# [PROBLEM DESCRIPTION]
Beginning with the line that holds "Zona residencial", set down each line of the data below through the very last, exactly as given, and nothing beyond that.
● ● ● ● ● ● ●
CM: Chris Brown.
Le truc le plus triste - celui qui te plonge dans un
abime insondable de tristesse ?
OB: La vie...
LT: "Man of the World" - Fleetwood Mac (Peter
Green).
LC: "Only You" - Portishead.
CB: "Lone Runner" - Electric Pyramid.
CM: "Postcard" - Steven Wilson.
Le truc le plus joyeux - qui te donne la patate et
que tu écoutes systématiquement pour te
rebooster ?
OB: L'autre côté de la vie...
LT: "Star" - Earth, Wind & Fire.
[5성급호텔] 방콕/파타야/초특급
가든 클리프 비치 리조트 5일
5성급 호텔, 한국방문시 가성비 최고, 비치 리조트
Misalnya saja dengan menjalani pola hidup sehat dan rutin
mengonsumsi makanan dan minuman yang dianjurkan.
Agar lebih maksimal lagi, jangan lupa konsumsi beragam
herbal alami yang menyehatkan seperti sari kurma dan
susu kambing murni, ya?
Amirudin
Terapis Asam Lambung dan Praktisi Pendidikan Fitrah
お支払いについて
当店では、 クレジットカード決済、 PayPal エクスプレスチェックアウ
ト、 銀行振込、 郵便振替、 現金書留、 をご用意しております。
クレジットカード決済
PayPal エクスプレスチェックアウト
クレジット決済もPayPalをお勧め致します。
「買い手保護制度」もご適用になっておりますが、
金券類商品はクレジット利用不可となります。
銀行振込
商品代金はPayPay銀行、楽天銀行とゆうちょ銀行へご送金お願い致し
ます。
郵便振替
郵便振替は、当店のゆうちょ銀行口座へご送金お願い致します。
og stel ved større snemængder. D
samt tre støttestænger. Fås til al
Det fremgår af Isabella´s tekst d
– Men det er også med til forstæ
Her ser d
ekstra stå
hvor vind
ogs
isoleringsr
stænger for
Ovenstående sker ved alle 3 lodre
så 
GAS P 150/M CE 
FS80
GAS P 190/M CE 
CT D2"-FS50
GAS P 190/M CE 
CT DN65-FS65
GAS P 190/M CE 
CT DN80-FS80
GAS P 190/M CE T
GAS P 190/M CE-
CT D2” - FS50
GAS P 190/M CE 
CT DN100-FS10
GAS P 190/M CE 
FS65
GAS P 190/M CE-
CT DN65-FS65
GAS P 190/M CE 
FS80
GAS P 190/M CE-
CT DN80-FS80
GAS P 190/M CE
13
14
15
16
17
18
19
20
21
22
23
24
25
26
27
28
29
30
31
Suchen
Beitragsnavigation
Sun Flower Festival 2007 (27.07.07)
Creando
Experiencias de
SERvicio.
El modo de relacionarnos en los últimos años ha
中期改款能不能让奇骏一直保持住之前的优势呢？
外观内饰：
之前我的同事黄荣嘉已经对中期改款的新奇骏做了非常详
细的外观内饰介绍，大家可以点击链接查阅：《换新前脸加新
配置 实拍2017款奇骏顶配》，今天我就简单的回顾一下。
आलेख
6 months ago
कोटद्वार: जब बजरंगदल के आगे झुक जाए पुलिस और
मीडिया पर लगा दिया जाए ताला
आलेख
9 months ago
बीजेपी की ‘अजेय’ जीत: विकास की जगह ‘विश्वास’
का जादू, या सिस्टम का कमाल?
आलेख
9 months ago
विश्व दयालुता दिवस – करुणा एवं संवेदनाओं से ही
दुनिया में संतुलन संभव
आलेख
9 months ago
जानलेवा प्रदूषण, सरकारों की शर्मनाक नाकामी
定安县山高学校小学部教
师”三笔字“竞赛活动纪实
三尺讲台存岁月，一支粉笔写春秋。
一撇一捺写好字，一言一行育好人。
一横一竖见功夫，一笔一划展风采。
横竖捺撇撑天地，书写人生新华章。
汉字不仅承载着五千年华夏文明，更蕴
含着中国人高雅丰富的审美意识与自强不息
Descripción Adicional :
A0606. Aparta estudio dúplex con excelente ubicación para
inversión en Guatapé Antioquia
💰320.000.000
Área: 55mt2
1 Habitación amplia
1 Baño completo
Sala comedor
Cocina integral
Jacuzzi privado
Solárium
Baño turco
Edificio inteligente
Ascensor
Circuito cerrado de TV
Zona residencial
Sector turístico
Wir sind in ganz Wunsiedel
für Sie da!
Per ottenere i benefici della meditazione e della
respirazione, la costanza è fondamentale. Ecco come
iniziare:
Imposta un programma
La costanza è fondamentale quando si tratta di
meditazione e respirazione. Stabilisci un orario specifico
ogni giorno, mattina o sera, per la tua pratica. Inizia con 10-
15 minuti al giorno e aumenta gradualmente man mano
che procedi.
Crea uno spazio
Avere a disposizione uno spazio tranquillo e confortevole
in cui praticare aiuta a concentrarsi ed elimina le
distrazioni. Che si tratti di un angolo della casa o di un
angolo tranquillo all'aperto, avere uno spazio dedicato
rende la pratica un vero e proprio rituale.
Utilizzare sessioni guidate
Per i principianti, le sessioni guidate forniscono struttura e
● ● ● ● ● ● ●
# [RESPONSE TO THIS EXERCISE]
Zona residencial
Sector turístico
Wir sind in ganz Wunsiedel
für Sie da!
Per ottenere i benefici della meditazione e della
respirazione, la costanza è fondamentale. Ecco come
iniziare:
Imposta un programma
La costanza è fondamentale quando si tratta di
meditazione e respirazione. Stabilisci un orario specifico
ogni giorno, mattina o sera, per la tua pratica. Inizia con 10-
15 minuti al giorno e aumenta gradualmente man mano
che procedi.
Crea uno spazio
Avere a disposizione uno spazio tranquillo e confortevole
in cui praticare aiuta a concentrarsi ed elimina le
distrazioni. Che si tratti di un angolo della casa o di un
angolo tranquillo all'aperto, avere uno spazio dedicato
rende la pratica un vero e proprio rituale.
Utilizzare sessioni guidate
Per i principianti, le sessioni guidate forniscono struttura e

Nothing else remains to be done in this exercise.